<<<<

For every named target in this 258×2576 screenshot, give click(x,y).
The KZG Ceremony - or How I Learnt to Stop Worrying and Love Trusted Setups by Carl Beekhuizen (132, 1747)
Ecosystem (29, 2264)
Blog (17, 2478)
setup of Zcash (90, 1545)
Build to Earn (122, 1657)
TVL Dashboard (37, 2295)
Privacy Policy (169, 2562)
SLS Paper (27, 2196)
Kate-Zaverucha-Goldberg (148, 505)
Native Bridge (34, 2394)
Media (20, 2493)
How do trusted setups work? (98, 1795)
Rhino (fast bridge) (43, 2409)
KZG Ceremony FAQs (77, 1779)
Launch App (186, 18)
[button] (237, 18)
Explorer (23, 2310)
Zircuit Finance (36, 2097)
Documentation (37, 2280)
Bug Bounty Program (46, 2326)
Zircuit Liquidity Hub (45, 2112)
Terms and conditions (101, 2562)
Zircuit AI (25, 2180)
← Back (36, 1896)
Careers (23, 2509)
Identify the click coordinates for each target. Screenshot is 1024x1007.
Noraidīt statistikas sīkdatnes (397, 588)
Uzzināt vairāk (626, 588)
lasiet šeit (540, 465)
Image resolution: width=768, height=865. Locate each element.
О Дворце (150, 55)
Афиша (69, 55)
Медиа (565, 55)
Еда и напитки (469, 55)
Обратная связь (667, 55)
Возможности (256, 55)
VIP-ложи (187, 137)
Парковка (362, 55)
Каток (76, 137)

>>>>
<<<<

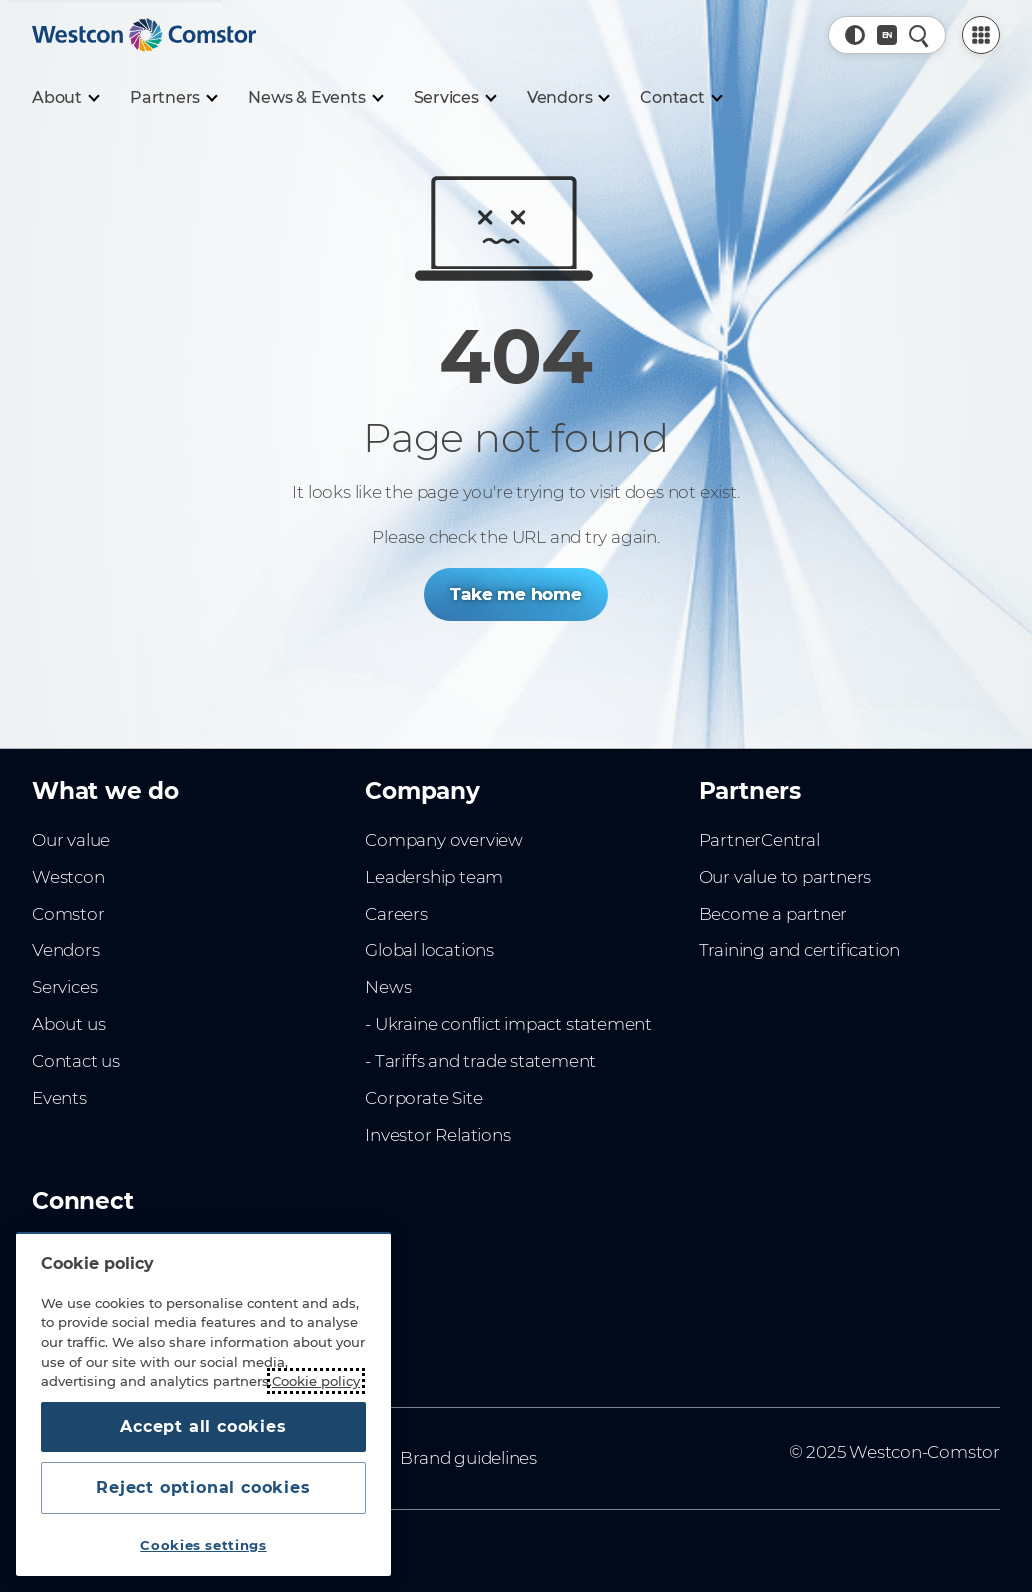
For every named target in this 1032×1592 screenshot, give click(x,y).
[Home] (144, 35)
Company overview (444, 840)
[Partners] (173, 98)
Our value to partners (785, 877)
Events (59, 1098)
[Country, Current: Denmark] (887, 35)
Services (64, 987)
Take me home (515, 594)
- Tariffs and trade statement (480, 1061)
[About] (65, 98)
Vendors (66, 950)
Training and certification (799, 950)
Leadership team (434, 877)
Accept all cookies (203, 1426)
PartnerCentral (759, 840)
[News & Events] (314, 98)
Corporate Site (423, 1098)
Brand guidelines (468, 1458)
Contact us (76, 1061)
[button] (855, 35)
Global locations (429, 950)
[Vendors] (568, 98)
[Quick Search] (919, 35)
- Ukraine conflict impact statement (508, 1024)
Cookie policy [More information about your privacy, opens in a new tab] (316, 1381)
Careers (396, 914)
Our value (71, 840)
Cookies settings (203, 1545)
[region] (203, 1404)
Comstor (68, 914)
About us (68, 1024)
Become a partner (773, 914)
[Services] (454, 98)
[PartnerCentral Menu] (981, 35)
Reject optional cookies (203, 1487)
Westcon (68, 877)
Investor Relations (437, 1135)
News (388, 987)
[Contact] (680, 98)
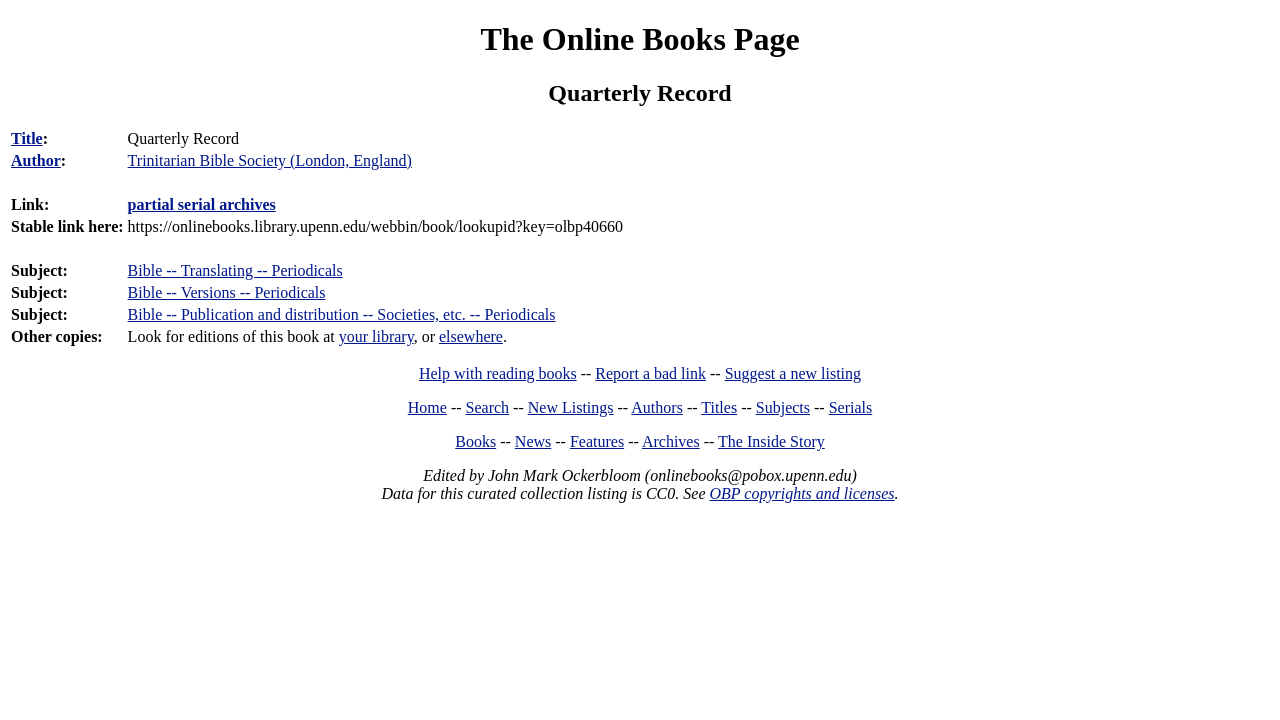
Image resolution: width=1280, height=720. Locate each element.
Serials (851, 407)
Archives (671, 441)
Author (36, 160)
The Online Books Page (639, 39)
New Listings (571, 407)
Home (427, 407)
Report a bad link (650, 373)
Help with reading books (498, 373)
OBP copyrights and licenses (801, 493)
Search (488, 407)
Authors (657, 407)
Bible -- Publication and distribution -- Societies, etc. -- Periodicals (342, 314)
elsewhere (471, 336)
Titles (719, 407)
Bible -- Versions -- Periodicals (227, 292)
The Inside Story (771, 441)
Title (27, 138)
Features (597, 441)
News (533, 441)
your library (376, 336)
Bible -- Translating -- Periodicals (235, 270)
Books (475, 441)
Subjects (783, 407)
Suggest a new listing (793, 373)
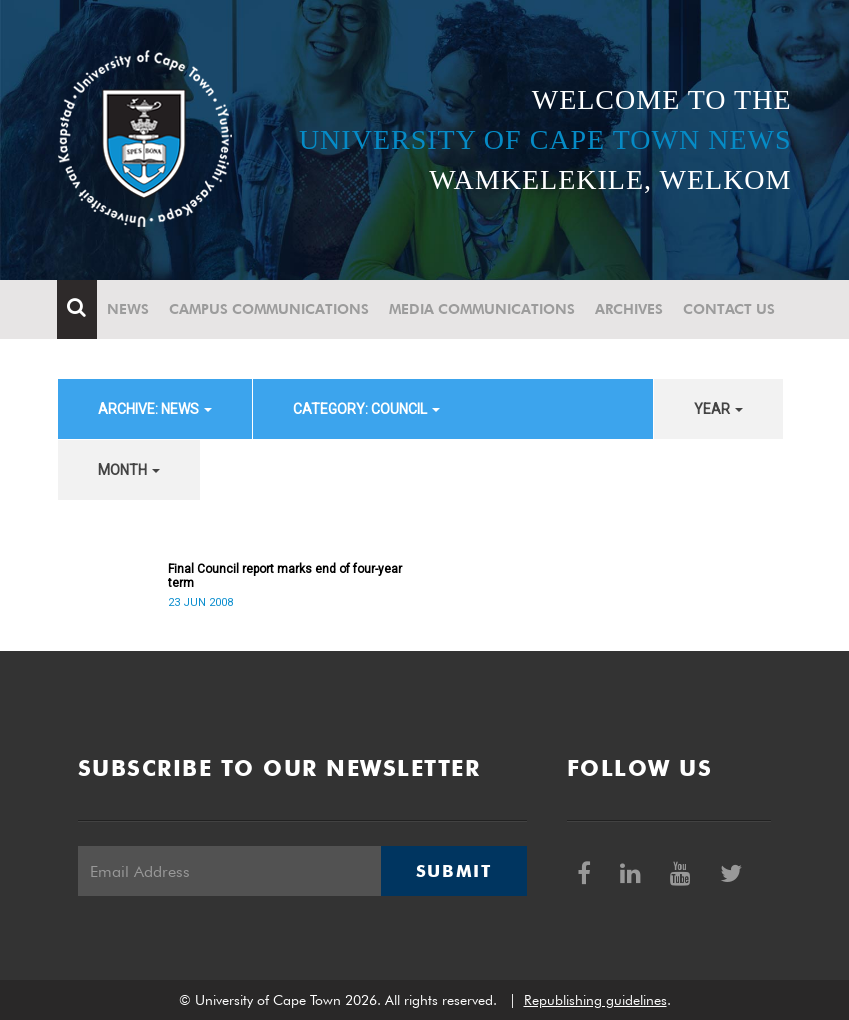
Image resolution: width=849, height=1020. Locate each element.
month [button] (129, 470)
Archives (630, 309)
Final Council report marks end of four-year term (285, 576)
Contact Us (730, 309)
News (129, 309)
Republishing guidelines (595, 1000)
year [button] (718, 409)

>>>>

» The task:
Print, word for word, the lines above that run from the line containing "Bible -- Versions -- Periodicals (227, 292)" to the line containing "year [button] (718, 409)", both included. Keep the pictures out.

» Written solution:
Bible -- Versions -- Periodicals (227, 292)
The Inside Story (771, 441)
Title (27, 138)
Features (597, 441)
News (533, 441)
your library (376, 336)
Bible -- Translating -- Periodicals (235, 270)
Books (475, 441)
Subjects (783, 407)
Suggest a new listing (793, 373)
Image resolution: width=849, height=1020. Locate each element.
month [button] (129, 470)
Archives (630, 309)
Final Council report marks end of four-year term (285, 576)
Contact Us (730, 309)
News (129, 309)
Republishing guidelines (595, 1000)
year [button] (718, 409)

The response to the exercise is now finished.